Much as it pains me to say this, part of Wednesday’s move was attributable to Trump, who offered a concise assessment of the ADP undershoot: “‘Too Late’ Powell must now LOWER THE RATE.”
Meanwhile, the BLS snuck in the following bulletin:
Notice of CPI collection reductions
June 4, 2025
BLS is reducing sample in areas across the country. In April, BLS suspended CPI data collection entirely in Lincoln, NE, and Provo, UT. In June, BLS suspended collection entirely in Buffalo, NY.
Sample reduction and collection suspension affect both the commodity and services survey and the housing survey. These actions have minimal impact on the overall all-items CPI-U index, but they may increase the volatility of subnational or item-specific indexes. The number of imputed items and the response rates increased in April due to these actions. BLS makes reductions when current resources can no longer support the collection effort. BLS will continue to evaluate survey operations.

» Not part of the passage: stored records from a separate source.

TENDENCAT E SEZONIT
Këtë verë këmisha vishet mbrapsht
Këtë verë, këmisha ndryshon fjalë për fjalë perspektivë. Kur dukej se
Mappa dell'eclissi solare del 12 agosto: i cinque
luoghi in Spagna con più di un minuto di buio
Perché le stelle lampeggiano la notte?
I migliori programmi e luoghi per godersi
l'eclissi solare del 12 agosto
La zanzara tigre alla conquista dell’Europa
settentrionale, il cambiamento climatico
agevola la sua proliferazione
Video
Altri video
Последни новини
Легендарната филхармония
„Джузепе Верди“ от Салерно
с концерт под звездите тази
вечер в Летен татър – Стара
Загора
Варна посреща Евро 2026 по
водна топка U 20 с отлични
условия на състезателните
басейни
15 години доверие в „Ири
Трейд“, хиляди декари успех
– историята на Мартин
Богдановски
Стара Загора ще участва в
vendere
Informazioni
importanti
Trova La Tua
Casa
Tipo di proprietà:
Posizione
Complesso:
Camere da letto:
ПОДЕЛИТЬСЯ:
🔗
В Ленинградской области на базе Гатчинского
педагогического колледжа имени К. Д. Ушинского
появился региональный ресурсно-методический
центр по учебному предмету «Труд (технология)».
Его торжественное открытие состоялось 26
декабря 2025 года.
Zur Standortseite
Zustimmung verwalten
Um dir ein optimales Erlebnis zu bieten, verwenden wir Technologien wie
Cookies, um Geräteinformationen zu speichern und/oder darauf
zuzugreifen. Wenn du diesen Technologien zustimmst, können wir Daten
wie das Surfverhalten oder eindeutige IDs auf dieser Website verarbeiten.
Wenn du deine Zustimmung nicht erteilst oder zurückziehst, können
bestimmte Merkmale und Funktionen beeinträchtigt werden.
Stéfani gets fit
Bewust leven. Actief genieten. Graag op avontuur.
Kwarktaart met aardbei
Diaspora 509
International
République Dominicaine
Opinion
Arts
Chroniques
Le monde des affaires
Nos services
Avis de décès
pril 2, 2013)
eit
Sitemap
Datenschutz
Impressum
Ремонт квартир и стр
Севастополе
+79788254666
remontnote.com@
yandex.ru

I’ve said from the beginning (i.e., since Inauguration Day) that it’s just a matter of time before the Trump administration, either accidentally or purposefully, undermines the government’s capacity to tally crucial data releases including and especially the inflation numbers. Now here we are.
Speaking of things you’d expect out of Recep Tayyip Erdogan, Trump’s Education Department on Wednesday threatened to pull Columbia’s accreditation, claiming the university exhibited “deliberate indifference towards the harassment of Jewish students.”
So, for everyone who paid for (and may still be paying for) a degree from Columbia, congrats: You might soon have a piece of paper from an unaccredited college. You should’ve been a plumber.



These days I’m mostly interested in muni-Bonds. It seems to me that the IG rates new issues I’ve been offered since late last summer have risen and are staying reasonably stable at or near 5% (7.7% in my bracket). Most now come insured and/or with sinking fund protection and 8-10 year call protection. At 80, it’s hard to crave T-bonds when I make more with munis.